The Case for Small Bets
There's a particular kind of ambition that sounds inspiring but often leads nowhere: the commitment to one large, defining project that will finally matter. The company, the book, the transformation. We tell ourselves the story of who we'll be once this one thing succeeds.
The problem isn't the ambition. It's the variance. Large bets concentrated in single outcomes are fragile. If the thing fails — and most things fail — there's nothing to learn from and nothing to fall back on. You've optimized for a single success probability.
What I've found more durable: a portfolio of small experiments, each of which can teach you something regardless of whether it succeeds. The essay you write even if few read it.

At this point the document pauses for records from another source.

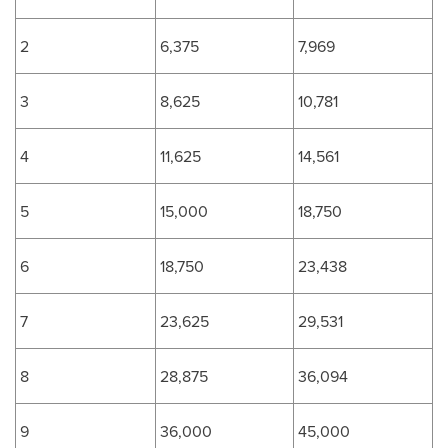
2
6,375
7,969
3
8,625
10,781
4
11,625
14,561
5
15,000
18,750
6
18,750
23,438
7
23,625
29,531
8
28,875
36,094
9
36,000
45,000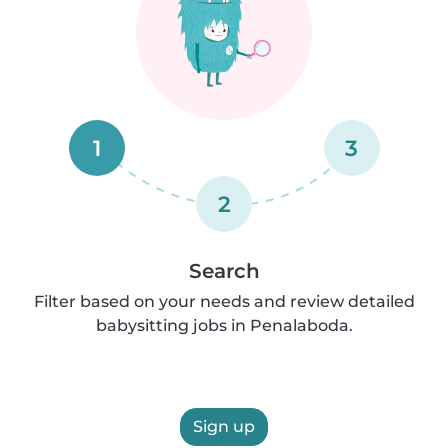
1
3
2
Search
Filter based on your needs and review detailed
babysitting jobs in Penalaboda.
Sign up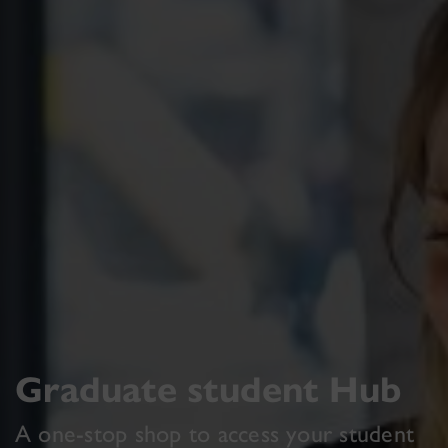
Graduate student Hub
A one-stop shop to access your student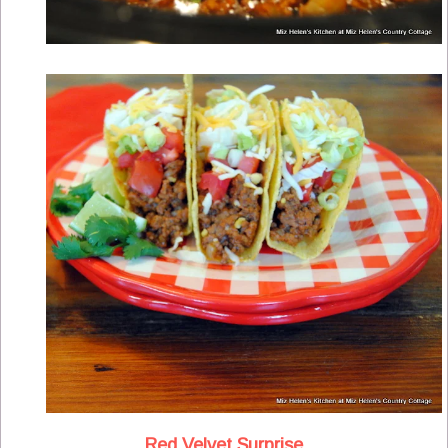
Red Velvet Surprise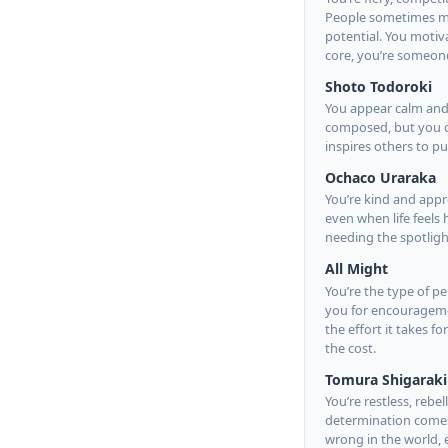
People sometimes mist
potential. You motiv
core, you’re someone
Shoto Todoroki
You appear calm and 
composed, but you of
inspires others to 
Ochaco Uraraka
You’re kind and appr
even when life feels
needing the spotlight
All Might
You’re the type of p
you for encourageme
the effort it takes f
the cost.
Tomura Shigaraki
You’re restless, reb
determination comes 
wrong in the world, 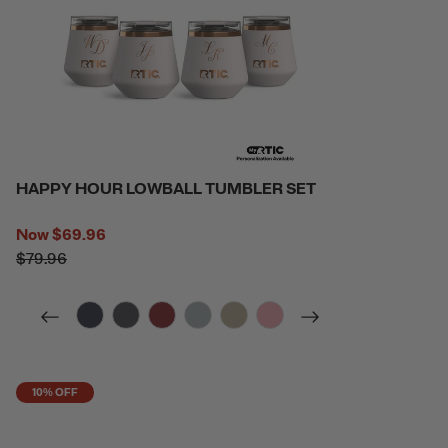
HAPPY HOUR LOWBALL TUMBLER SET
Now
$69.96
$79.96
filter by Color,
filter by Color,
filter by Color,
filter by Color,
filter by Color,
filter by Color,
10% OFF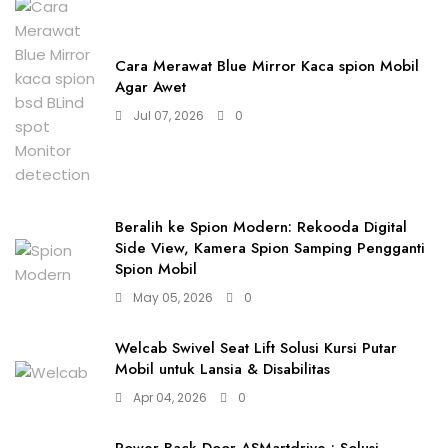
Cara Merawat Blue Mirror Kaca spion Mobil
Agar Awet
Jul 07, 2026
0
Beralih ke Spion Modern: Rekooda Digital
Side View, Kamera Spion Samping Pengganti
Spion Mobil
May 05, 2026
0
Welcab Swivel Seat Lift Solusi Kursi Putar
Mobil untuk Lansia & Disabilitas
Apr 04, 2026
0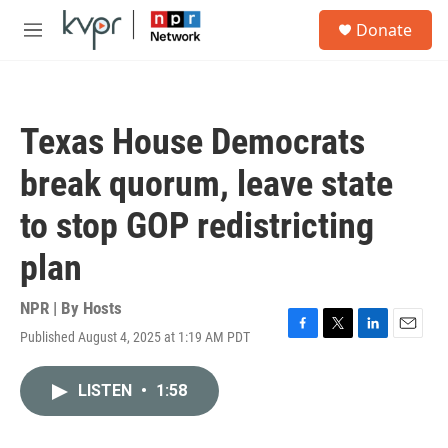
Skip to main content
S
Donate
e
M
a
e
r
n
c
u
h
Texas House Democrats
u
e
break quorum, leave state
r
y
to stop GOP redistricting
plan
NPR | By
Hosts
Published August 4, 2025 at 1:19 AM PDT
F
T
L
E
a
w
i
m
c
i
n
a
LISTEN
•
1:58
e
t
k
i
b
t
e
l
o
e
d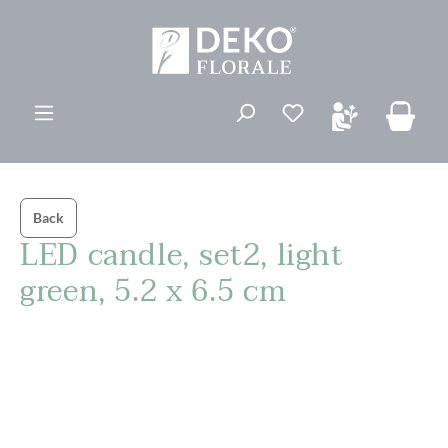
in content
You have 0 wishli
Back
LED candle, set2, light
green, 5.2 x 6.5 cm
Skip image gallery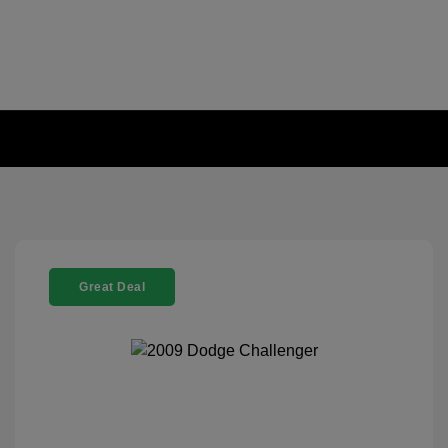
Great Deal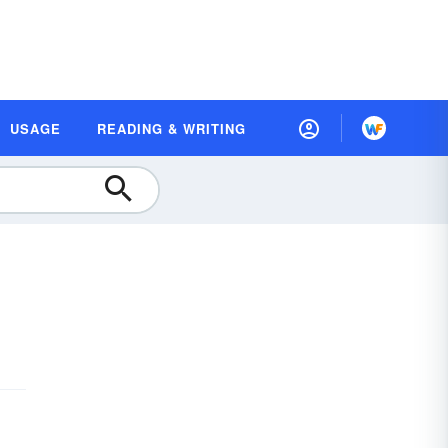
USAGE
READING & WRITING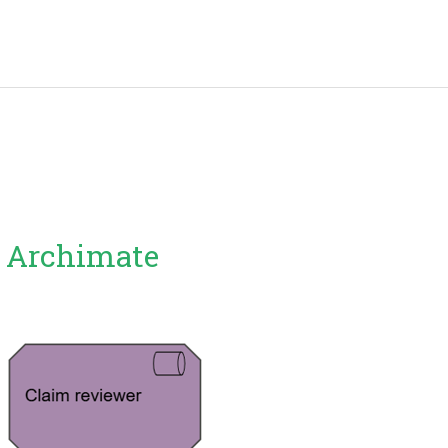
: Archimate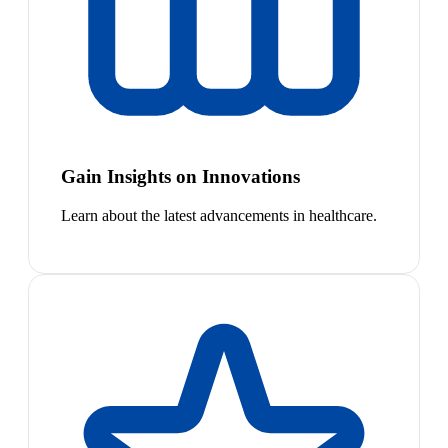
Gain Insights on Innovations
Learn about the latest advancements in healthcare.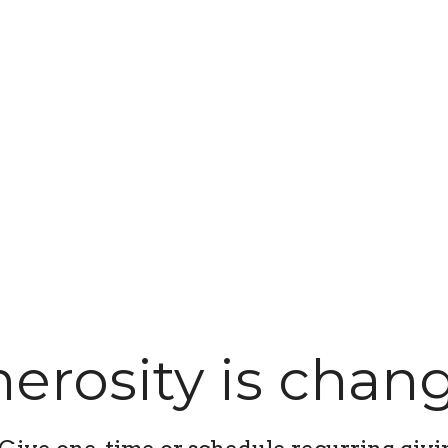
erosity is chang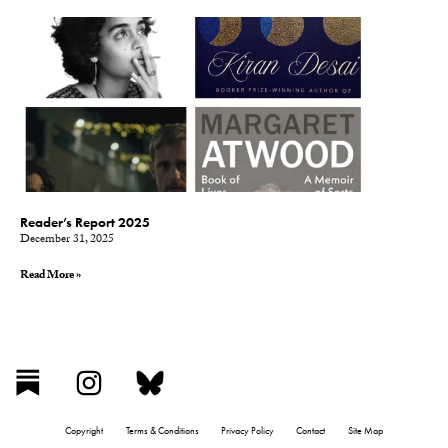
Reader’s Report 2025
December 31, 2025
Read More »
Copyright
Terms & Conditions
Privacy Policy
Contact
Site Map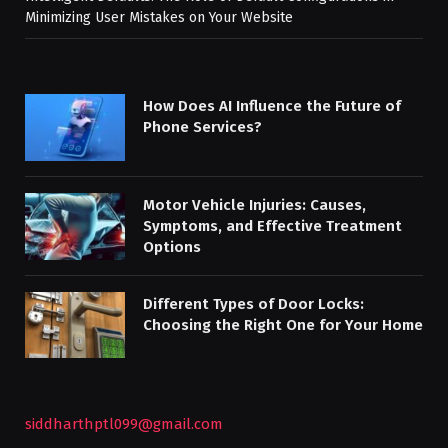
Minimizing User Mistakes on Your Website
How Does AI Influence the Future of
Phone Services?
Motor Vehicle Injuries: Causes,
Symptoms, and Effective Treatment
Options
Different Types of Door Locks:
Choosing the Right One for Your Home
siddharthptl099@gmail.com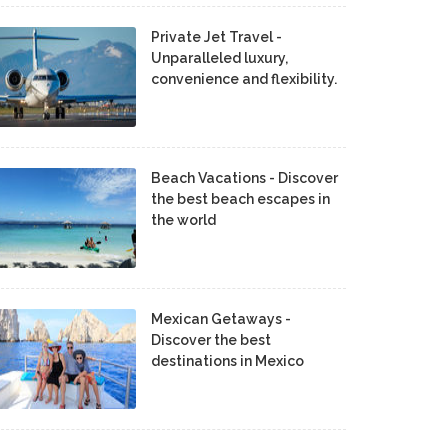
Private Jet Travel -
Unparalleled luxury,
convenience and flexibility.
Beach Vacations - Discover
the best beach escapes in
the world
Mexican Getaways -
Discover the best
destinations in Mexico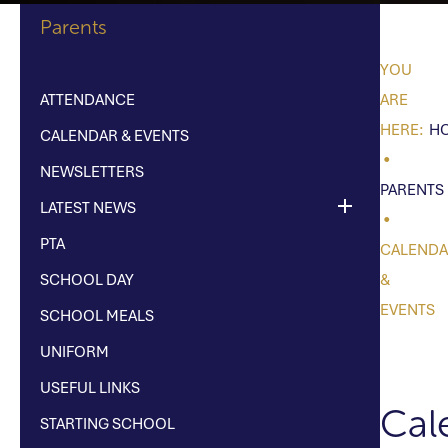
Parents
ATTENDANCE
H
CALENDAR & EVENTS
NEWSLETTERS
PARENTS
LATEST NEWS
PTA
CALEND
SCHOOL DAY
&
EVENTS
SCHOOL MEALS
UNIFORM
USEFUL LINKS
Cal
STARTING SCHOOL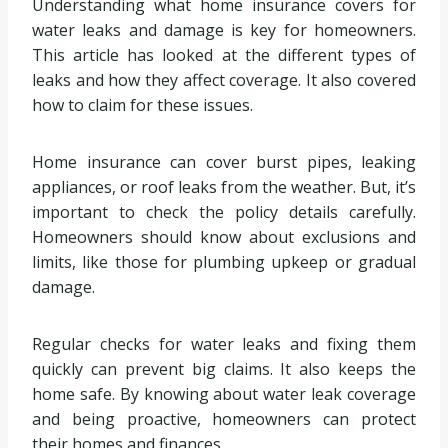
Understanding what home insurance covers for
water leaks and damage is key for homeowners.
This article has looked at the different types of
leaks and how they affect coverage. It also covered
how to claim for these issues.
Home insurance can cover burst pipes, leaking
appliances, or roof leaks from the weather. But, it’s
important to check the policy details carefully.
Homeowners should know about exclusions and
limits, like those for plumbing upkeep or gradual
damage.
Regular checks for water leaks and fixing them
quickly can prevent big claims. It also keeps the
home safe. By knowing about water leak coverage
and being proactive, homeowners can protect
their homes and finances.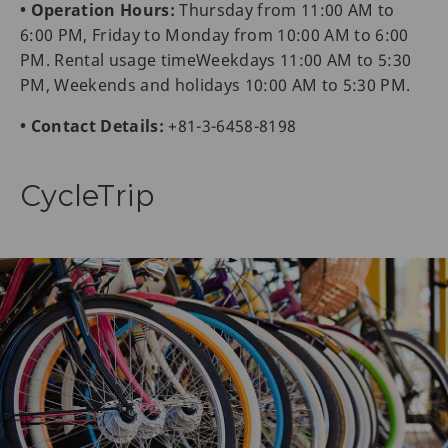
• Operation Hours:
Thursday from 11:00 AM to
6:00 PM, Friday to Monday from 10:00 AM to 6:00
PM. Rental usage timeWeekdays 11:00 AM to 5:30
PM, Weekends and holidays 10:00 AM to 5:30 PM.
• Contact Details:
+81-3-6458-8198
CycleTrip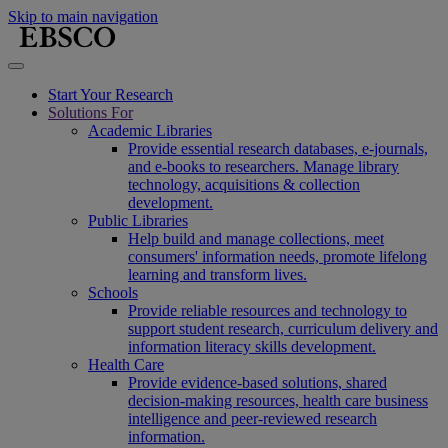
Skip to main navigation
Start Your Research
Solutions For
Academic Libraries
Provide essential research databases, e-journals,
and e-books to researchers. Manage library
technology, acquisitions & collection
development.
Public Libraries
Help build and manage collections, meet
consumers' information needs, promote lifelong
learning and transform lives.
Schools
Provide reliable resources and technology to
support student research, curriculum delivery and
information literacy skills development.
Health Care
Provide evidence-based solutions, shared
decision-making resources, health care business
intelligence and peer-reviewed research
information.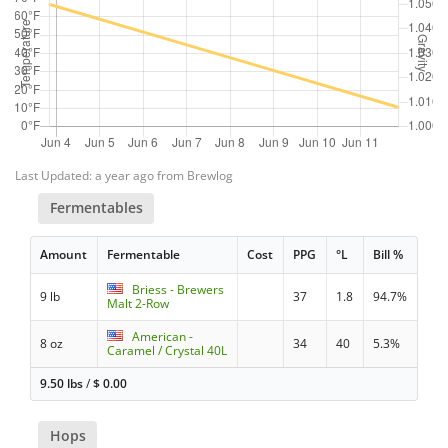
Last Updated: a year ago from Brewlog
Fermentables
Amount
Fermentable
Cost
PPG
°L
Bill %
Briess - Brewers
9 lb
37
1.8
94.7%
Malt 2-Row
American -
8 oz
34
40
5.3%
Caramel / Crystal 40L
9.50 lbs
/
$
0.00
Hops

The side project that might not scale. The conversation you have even if it leads nowhere obvious.
This isn't pessimism. It's actually the more optimistic structure. Small bets compound. Each one generates information — about what you value, what you're capable of, what the world responds to. Over time you develop a better map. The big bet, when it comes, is better aimed.
There's also something about identity. Tying yourself to one outcome makes you brittle. Spreading your curiosity across many things makes failure survivable — even interesting. You become the kind of person who keeps experimenting rather than the kind waiting to be validated.
I think the people I find most interesting are almost always like this: endlessly curious, running multiple threads, not desperate for any one of them to land. They're playing a long game, and they know it.